--- Source records ---

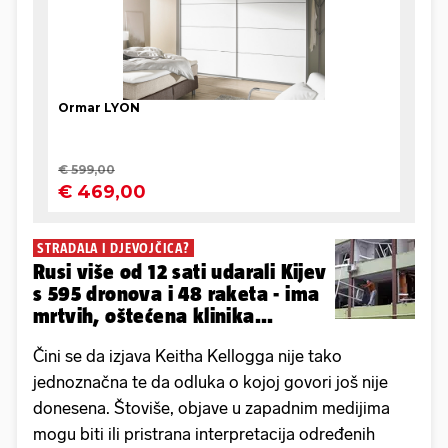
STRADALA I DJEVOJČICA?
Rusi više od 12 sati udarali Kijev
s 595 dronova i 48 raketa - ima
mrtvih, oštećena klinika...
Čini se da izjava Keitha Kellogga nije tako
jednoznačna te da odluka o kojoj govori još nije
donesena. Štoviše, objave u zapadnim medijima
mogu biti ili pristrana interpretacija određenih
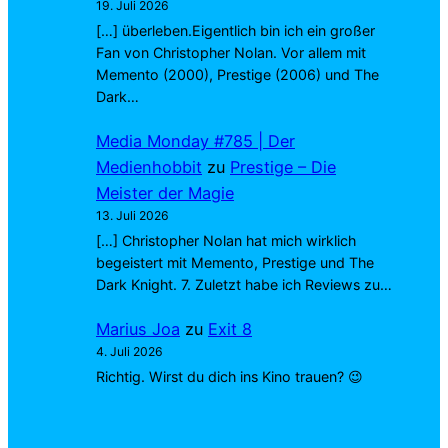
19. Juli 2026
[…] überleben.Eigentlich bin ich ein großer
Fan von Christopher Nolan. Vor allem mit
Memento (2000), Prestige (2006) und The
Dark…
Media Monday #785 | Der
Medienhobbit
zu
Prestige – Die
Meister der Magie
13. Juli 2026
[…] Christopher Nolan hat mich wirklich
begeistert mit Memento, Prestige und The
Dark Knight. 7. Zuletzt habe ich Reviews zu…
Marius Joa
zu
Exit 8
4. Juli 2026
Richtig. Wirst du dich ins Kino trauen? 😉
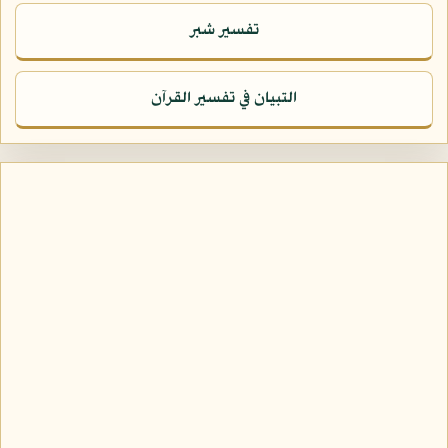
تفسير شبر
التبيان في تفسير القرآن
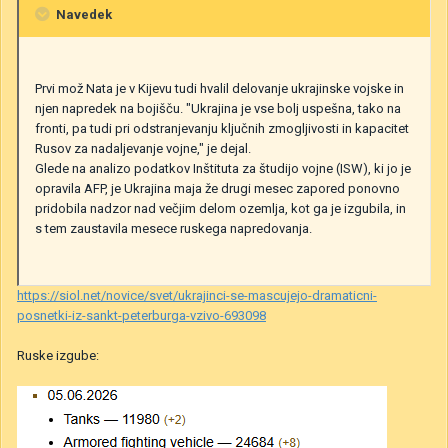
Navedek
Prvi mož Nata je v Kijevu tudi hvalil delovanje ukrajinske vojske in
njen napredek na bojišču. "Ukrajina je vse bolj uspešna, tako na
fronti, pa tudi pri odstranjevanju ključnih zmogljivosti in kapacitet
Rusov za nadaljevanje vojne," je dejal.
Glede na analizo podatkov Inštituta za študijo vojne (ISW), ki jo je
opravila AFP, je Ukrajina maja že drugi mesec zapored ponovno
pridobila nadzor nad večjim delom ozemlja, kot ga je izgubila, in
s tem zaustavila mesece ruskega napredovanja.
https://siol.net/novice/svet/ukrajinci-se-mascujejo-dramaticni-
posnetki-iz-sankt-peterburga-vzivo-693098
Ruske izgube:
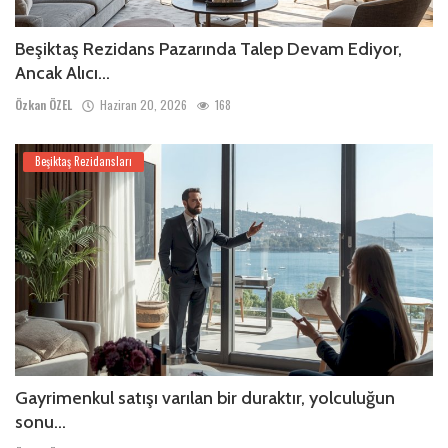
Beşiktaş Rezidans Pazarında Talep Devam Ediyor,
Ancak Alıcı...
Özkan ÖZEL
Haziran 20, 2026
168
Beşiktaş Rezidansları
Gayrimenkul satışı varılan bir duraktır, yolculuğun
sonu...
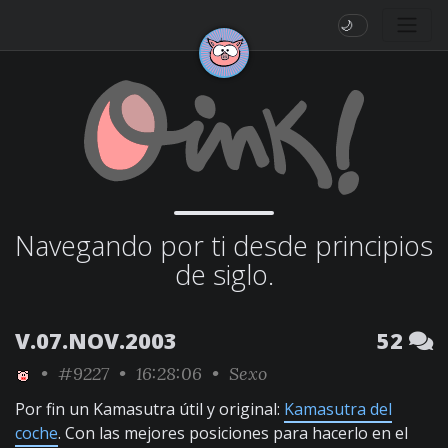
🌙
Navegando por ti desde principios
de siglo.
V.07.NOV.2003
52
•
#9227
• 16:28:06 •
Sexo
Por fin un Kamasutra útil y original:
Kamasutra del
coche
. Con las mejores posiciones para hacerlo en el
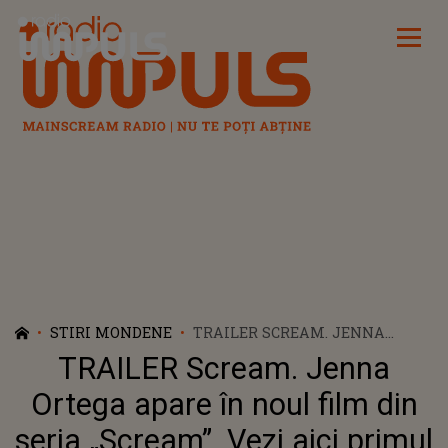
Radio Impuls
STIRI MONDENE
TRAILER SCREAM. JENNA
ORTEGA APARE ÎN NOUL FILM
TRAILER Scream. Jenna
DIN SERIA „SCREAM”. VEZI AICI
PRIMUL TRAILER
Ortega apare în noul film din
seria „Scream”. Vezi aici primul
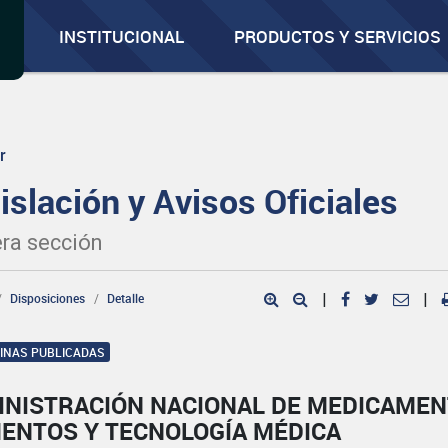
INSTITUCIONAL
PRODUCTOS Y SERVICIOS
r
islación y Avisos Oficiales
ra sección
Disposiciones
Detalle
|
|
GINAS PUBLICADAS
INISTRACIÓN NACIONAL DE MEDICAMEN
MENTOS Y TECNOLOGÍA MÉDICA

---

_What to produce:_ Wherever the string "TRAILER" appears in the data above, copy the line it sits in.

_Task response:_
TRAILER SCREAM. JENNA
TRAILER Scream. Jenna
PRIMUL TRAILER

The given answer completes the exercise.